----- AVAILABLE DATA
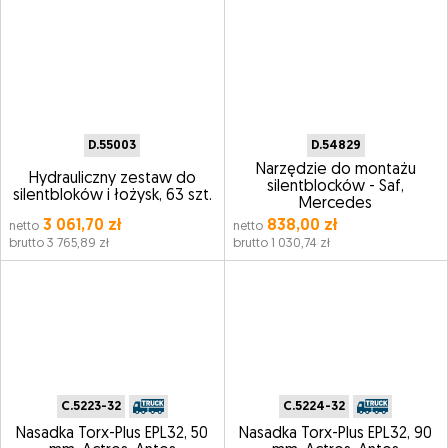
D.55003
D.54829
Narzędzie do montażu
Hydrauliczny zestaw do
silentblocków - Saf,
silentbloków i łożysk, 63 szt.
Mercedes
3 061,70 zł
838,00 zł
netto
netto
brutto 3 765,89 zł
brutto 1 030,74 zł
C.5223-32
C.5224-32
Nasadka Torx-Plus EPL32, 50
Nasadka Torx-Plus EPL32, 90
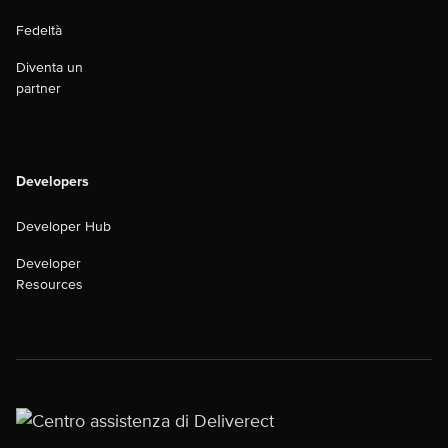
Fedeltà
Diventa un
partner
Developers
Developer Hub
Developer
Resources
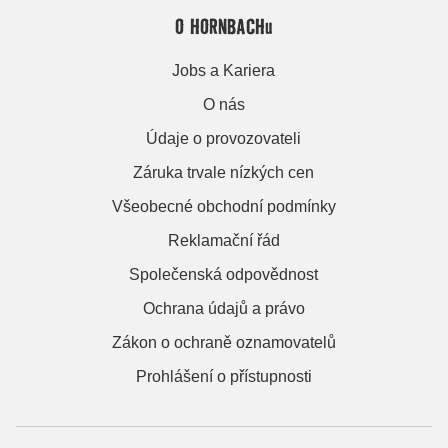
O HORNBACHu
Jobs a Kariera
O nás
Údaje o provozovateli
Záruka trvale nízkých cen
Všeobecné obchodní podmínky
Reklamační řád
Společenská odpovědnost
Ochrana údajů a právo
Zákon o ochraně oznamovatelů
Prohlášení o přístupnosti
----------
> TASK DETAILS: Show every line from the entries above in which "Nasadka" appears.

> TASK RESPONSE:
Nasadka Torx-Plus EPL32, 50
Nasadka Torx-Plus EPL32, 90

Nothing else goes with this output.